On September 1, 2010, the Bureau of Industry and Security (BIS) published a notice in the Federal Register on an updated set of proposed "Best Practices for Transit, Transshipment, and Reexport of Items Subject to the Export Administration Regulations." The previous list of best practices was posted by BIS on its website on November 24, 2003.
BIS is updating the "best practices" list, which was developed following the solicitation of public comments, in light of the U.S. Government's current export control reform efforts and the increased attention that reexport, transit, and transshipment trade has generated in recent years, both within the U.S. and globally.
BIS states that, "The best practices identified herein include the types of practices that industry has adopted to guard against diversion risk. Both government and industry recognize that implementing effective export compliance programs is an important component of responsible corporate citizenship and good business practices. BIS seeks information to refine and revise this proposed list of best practices to help ensure that industry and the government continue to prevent diversion of controlled items subject to the Export Administration Regulations (EAR) through transshipment points."
In the notice, BIS stated:
The following reflect existing and emerging transshipment best practices that guard against diversion risk. BIS seeks comment on these and additional practices from the public based on experience.
Best Practice #1. Pay heightened attention to the Red Flag Indicators on the BIS Web site (see http://www.bis. doc.gov/Enforcement/redflags.htm) with respect to transactions to, from, or through transshipment hubs. When a company encounters a suspicious transaction, such as those outlined in the ''Know Your Customer'' Guidance and Red Flags (Supplement No. 3 to Part 732 of the EAR), it should inquire further and attempt to resolve any questions raised by the transaction.
Best Practice #2. An Exporter/ Reexporter should seek to utilize only those Trade Facilitators/Freight Forwarders that also observe these best practices and possess their own export management and compliance program.

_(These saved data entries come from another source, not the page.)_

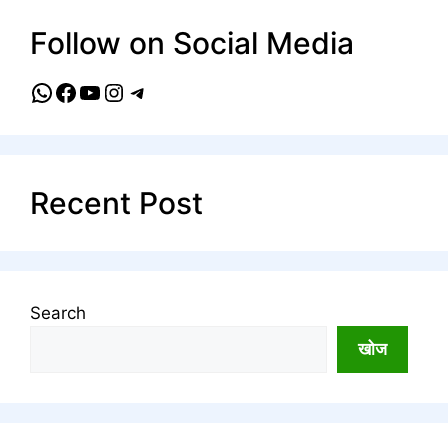
Follow on Social Media
WhatsApp
Facebook
YouTube
Instagram
Telegram
Recent Post
Search
खोज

Best Practice #3. Exporters/ Reexporters should have information regarding their foreign customers. In particular, a company should know if the customer is a trading company or distributor, and inquire whether the customer resells to or has guidelines to resell to third parties.
Best Practice #4. With respect to transactions to, from, or through transshipment hubs, Exporters/ Reexporters should take appropriate steps to inquire about the end-user and to determine whether the item will be reexported or incorporated in an item to be reexported.
Best Practice #5. Freight Forwarders should inquire about the details of a routed transaction when asked by a foreign principal party in interest to ship to a country or countries of destination or ultimate consignees that are different from those provided by the U.S. principal party in interest.
Best Practice #6. An Exporter/ Reexporter should communicate the appropriate Export Control Classification Number (ECCN) or other classification information (EAR99) for each export/reexport to the end-user and, where relevant, to the ultimate consignee.
Best Practice #7. An Exporter/ Reexporter should report such ECCN or the EAR99 classifications for all export transactions, including ''No License Required'' designations to the Trade Facilitator/Freight Forwarder or enter them in the Automated Export System (AES).